Anne, now a resident of a small village outside of York, recounts her chilling experiences from 1989. She had recently moved into a 1970s house with her young son and husband. The house, previously owned by an elderly man named Alf, was an average, characterless building. “It was a 1970s build absolutely devoid of any character. Just average, just like we were,” Anne describes.
The oddities began after Anne and her husband renovated their kitchen.

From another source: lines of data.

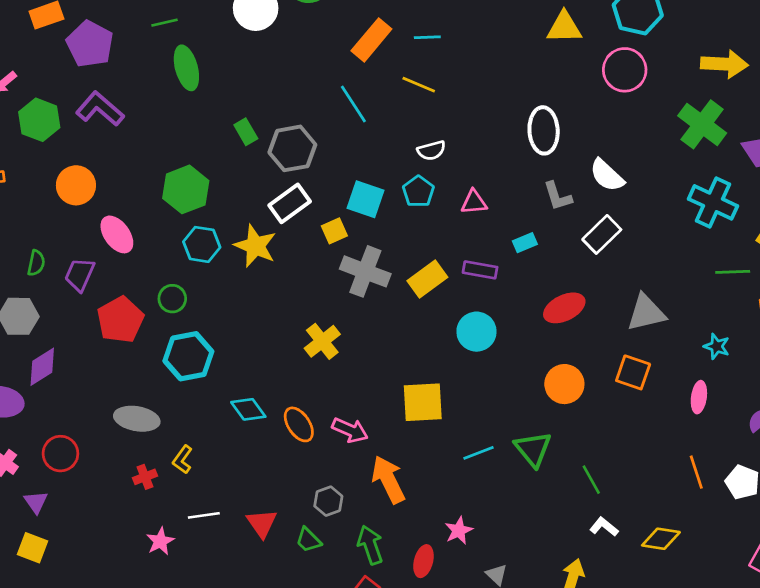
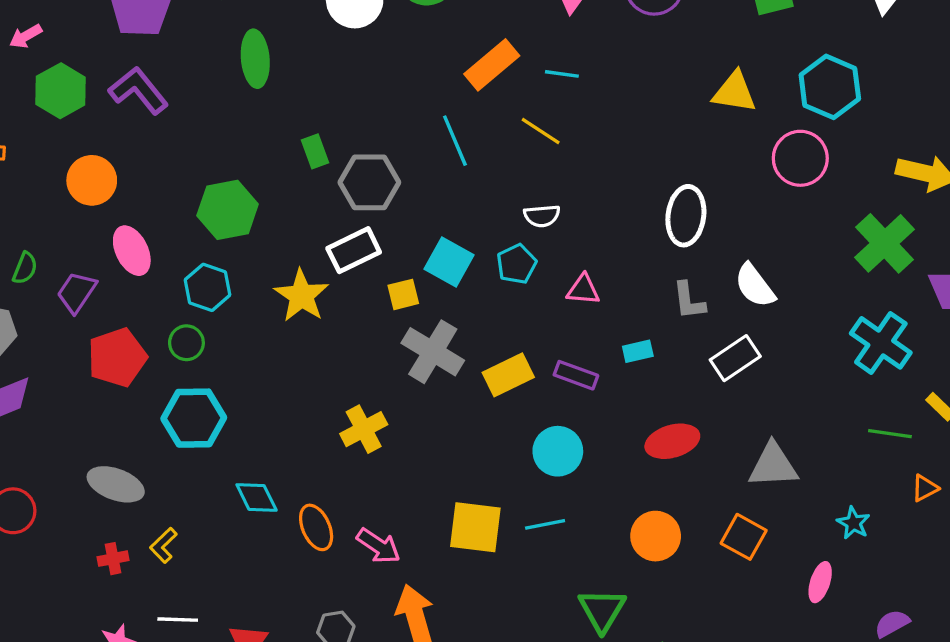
cyan hexagon: (202, 244) -> (208, 287), moved
cyan line: (479, 453) -> (545, 524), moved

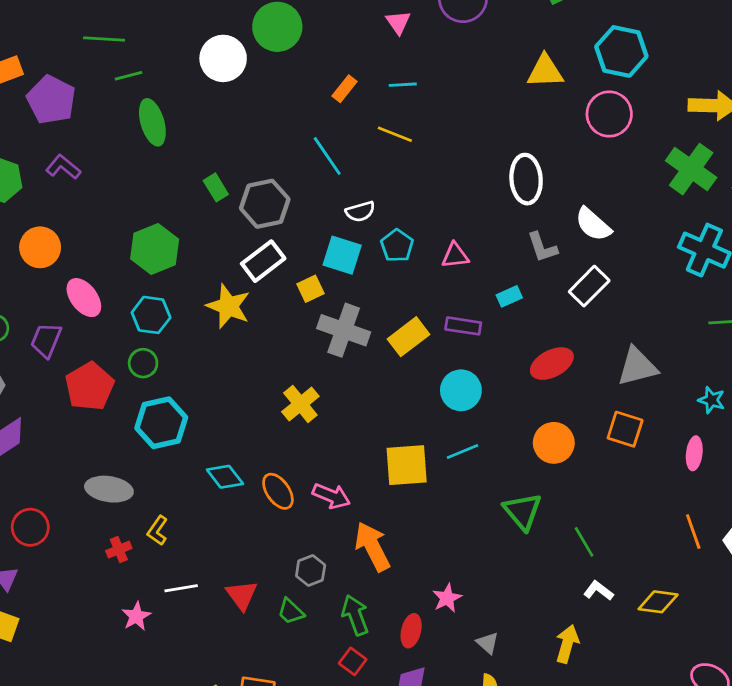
orange rectangle: (492, 65) -> (345, 89), size x0.6
purple L-shape: (138, 90) -> (63, 167), size x0.7
white semicircle: (542, 216) -> (360, 211), moved

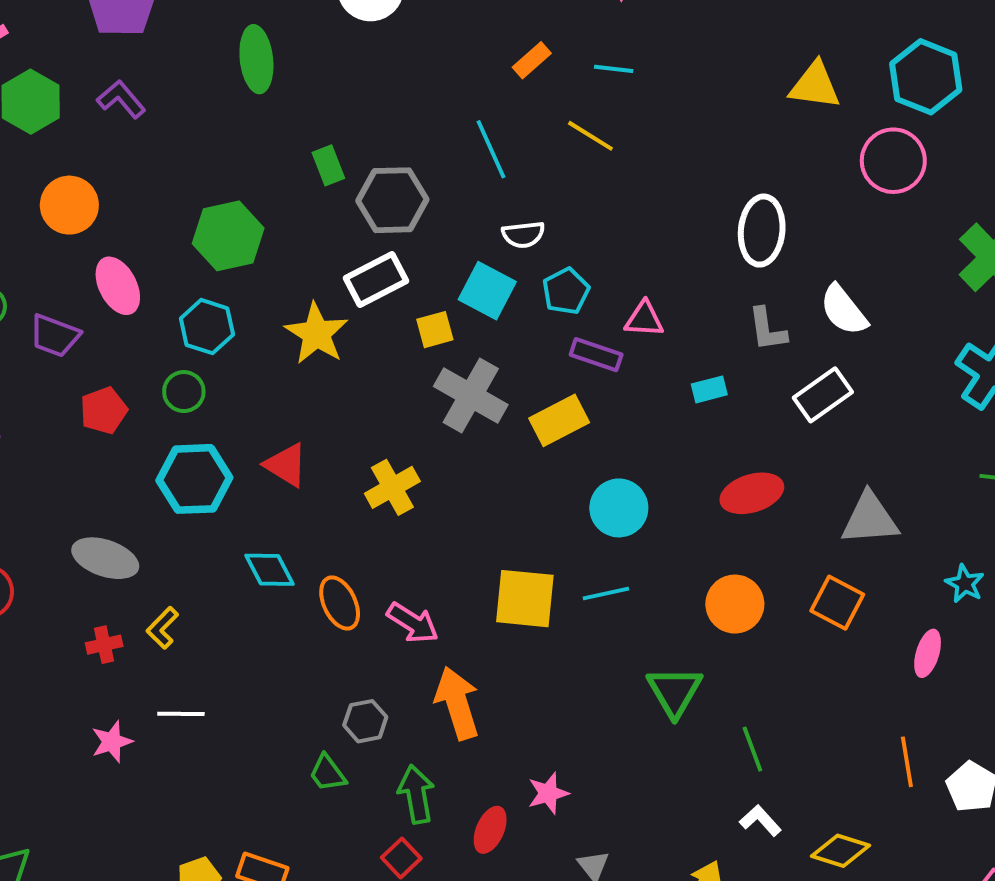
purple rectangle: (463, 326) -> (596, 355), moved
purple trapezoid: (46, 340) -> (55, 336), turned -102
red pentagon: (89, 386) -> (104, 411), size x0.7
red triangle: (242, 595) -> (286, 465), moved, turned -32

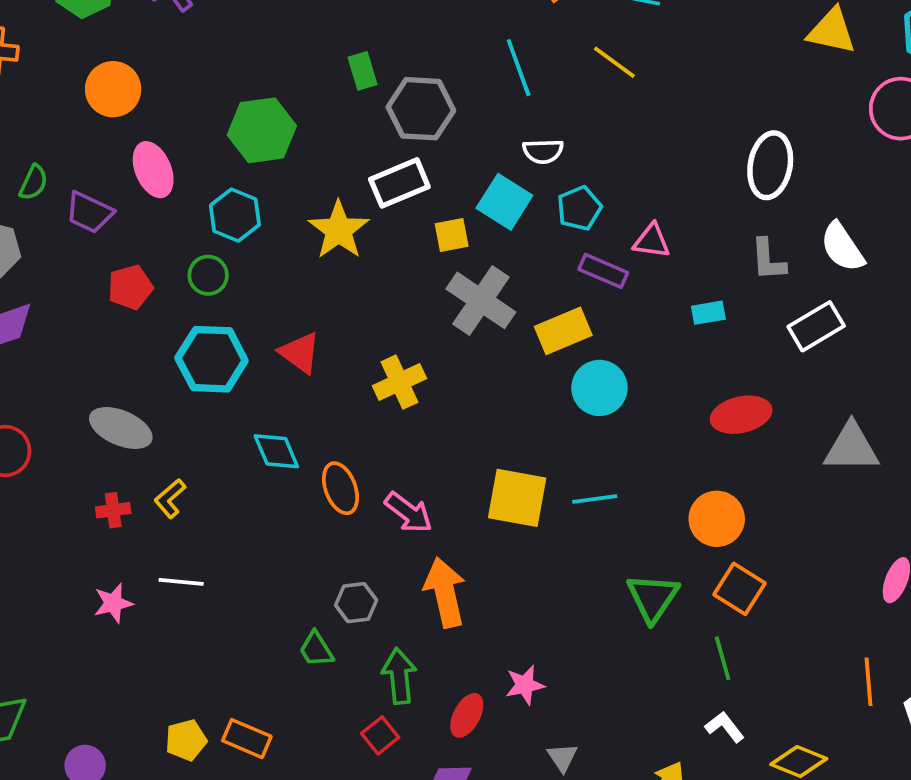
cyan circle: (619, 508) -> (599, 388), moved
orange square: (837, 603) -> (739, 589), moved

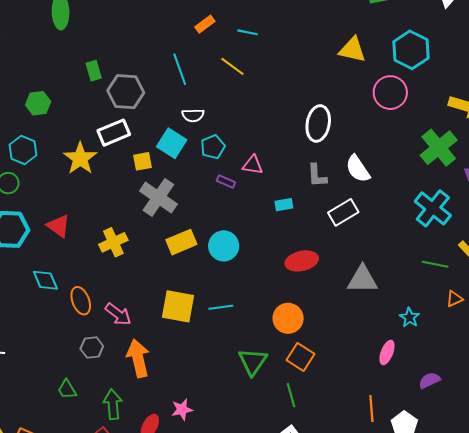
green hexagon: (262, 130) -> (38, 103), size x0.7
purple rectangle: (603, 271) -> (226, 181), size x0.7
yellow rectangle: (563, 331) -> (181, 242), moved
gray hexagon: (356, 603) -> (92, 348), moved

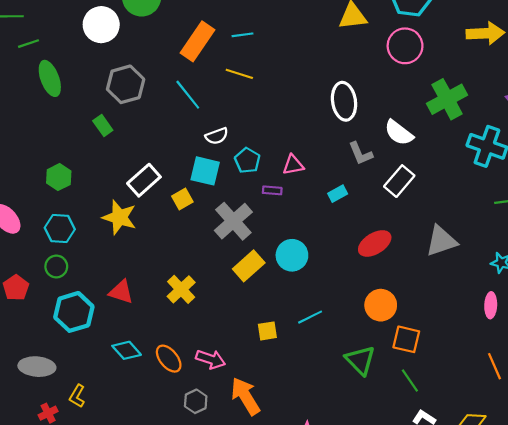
orange rectangle: (205, 24) -> (197, 41), size x1.8
gray hexagon: (126, 92) -> (126, 84), moved
green cross: (439, 148) -> (447, 99), moved, turned 30
gray cross: (158, 197) -> (233, 221), moved, turned 33
yellow square: (178, 306) -> (267, 331), size x0.6

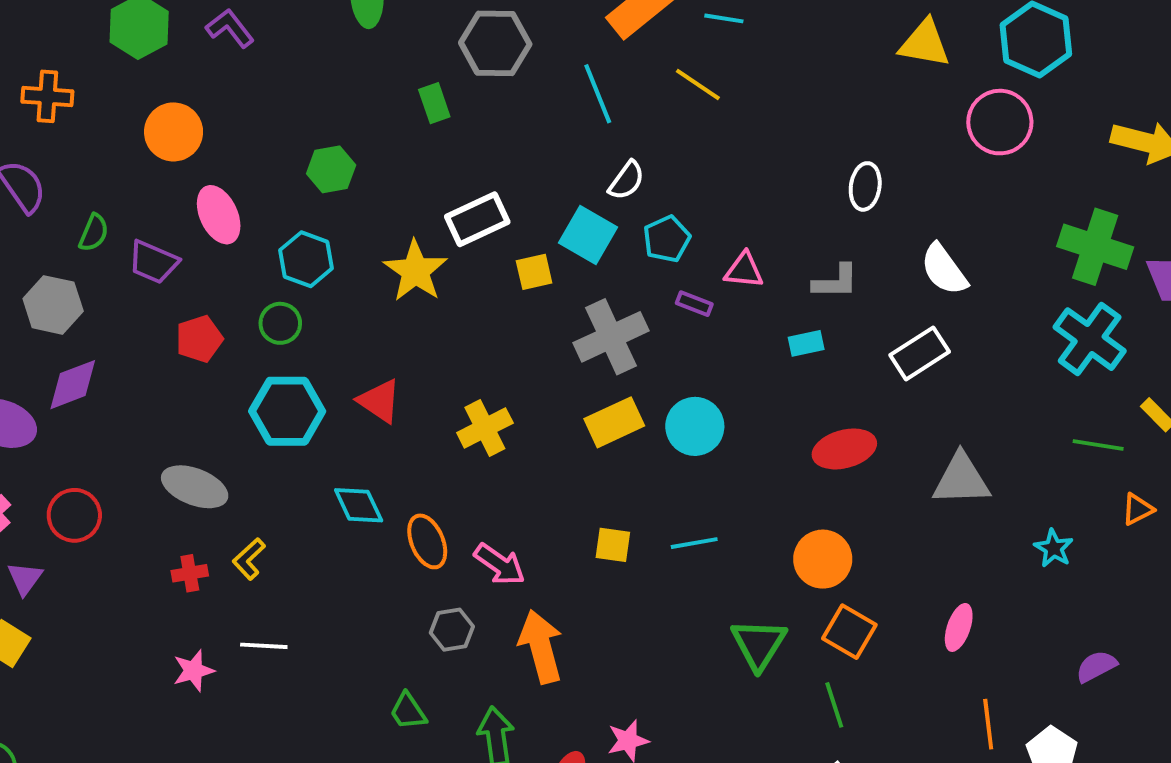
green cross: (447, 99) -> (1095, 247), moved, turned 30
white ellipse: (344, 101) -> (865, 186), size x0.7
white semicircle: (217, 136) -> (627, 180), turned -50
gray L-shape: (361, 153) -> (836, 282), moved, turned -84
pink ellipse: (491, 305) -> (959, 627), moved

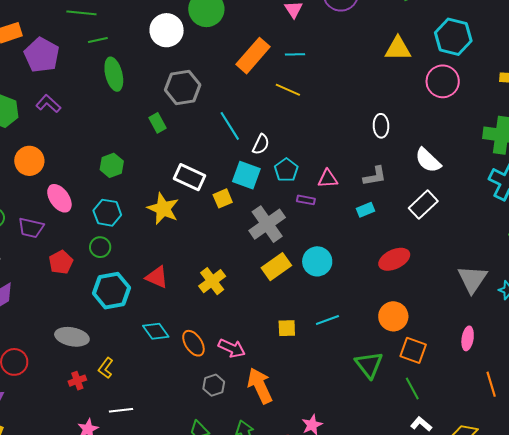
cyan line: (598, 94) -> (230, 126), moved
white rectangle: (477, 219) -> (189, 177), turned 60
gray triangle: (961, 479) -> (472, 279), moved, turned -44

Anne experienced a startling phenomenon: a mysterious poke followed by a clear, male voice saying, “good evening.” The voice, described by Anne as having a “BBC presenter voice… that kind of clipped, middle-class accent,” continued to haunt her at different times of the day, often accompanied by a physical sensation of being poked.
Despite sharing these experiences with her husband, Charlie, he remained skeptical until he too encountered the strange phenomenon. The incidents escalated when a forceful poke and the slamming of a kitchen door left Anne terrified, leading her to seek refuge with a friend.
The story culminates with Anne seeking help from a vicar, leading to a ritual that appears to have quelled the disturbances. “So the vicar turned up on Sunday afternoon and he said some form of words and flicked holy water around. And then we thanked him very profusely. And he left and we thought well, wouldn’t have done any good. It did because nothing else ever happened,” Anne recalls.
But that’s not the end of Anne’s story. As Anne recounts, “I took my son for a hair appointment. There was a lass in there called Lorna… She sat me down, had my boy on my lap, and she started snipping away, making polite conversation.” Anne mentioned moving into a house nearby, and Lorna casually asked, “Oh, did you buy Alf’s house?”
The conversation that followed unveiled a chilling background. Lorna revealed that Alf’s brother-in-law, who once lived in the house, was an ex-army man and a former radio announcer with “impeccable diction.” This man, afflicted with dementia in his later years, exhibited bizarre behaviours. Anne’s reaction to this revelation was one of shock and realisation: “My blood ran cold… That’s the man who’s been in my house. You would expect him to sit down and read you the news. Very well spoken, clear, enunciation. And it felt like some kind of answer.”